Objection 1: It seems that determinate words are not required in the sacraments. For as the Philosopher says (Peri Herm. i), "words are not the same for all." But salvation, which is sought through the sacraments, is the same for all. Therefore determinate words are not required in the sacraments.

Objection 2: Further, words are required in the sacraments forasmuch as they are the principal means of signification, as stated above (A[6]). But it happens that various words mean the same. Therefore determinate words are not required in the sacraments.

Objection 3: Further, corruption of anything changes its species. But some corrupt the pronunciation of words, and yet it is not credible that the sacramental effect is hindered thereby; else unlettered men and stammerers, in conferring sacraments, would frequently do so invalidly. Therefore it seems that determinate words are not required in the sacraments.

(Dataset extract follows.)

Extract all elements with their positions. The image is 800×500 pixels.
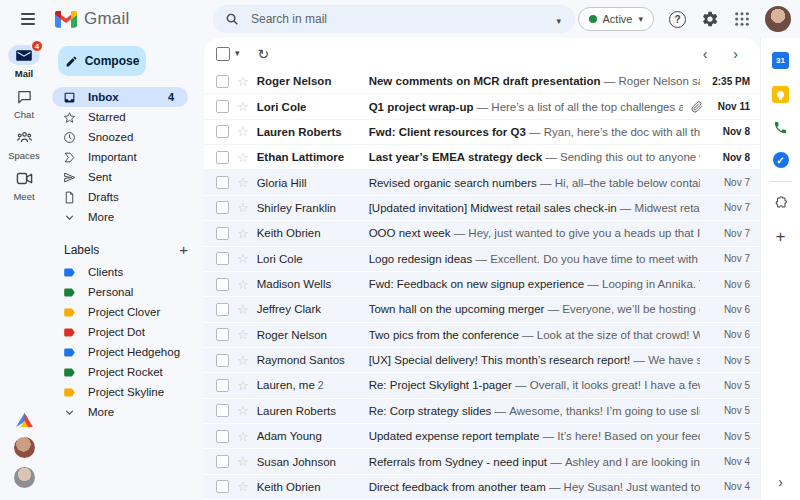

On the contrary, our Lord used determinate words in consecrating the sacrament of the Eucharist, when He said (Mat. 26:26): "This is My Body." Likewise He commanded His disciples to baptize under a form of determinate words, saying (Mat. 28:19): "Go ye and teach all nations, baptizing them in the name of the Father, and of the Son, and of the Holy Ghost."

I answer that, As stated above (A[6], ad 2), in the sacraments the words are as the form, and sensible things are as the matter. Now in all things composed of matter and form, the determining principle is on the part of the form, which is as it were the end and terminus of the matter. Consequently for the being of a thing the need of a determinate form is prior to the need of determinate matter: for determinate matter is needed that it may be adapted to the determinate form. Since, therefore, in the sacraments determinate sensible things are required, which are as the sacramental matter, much more is there need in them of a determinate form of words.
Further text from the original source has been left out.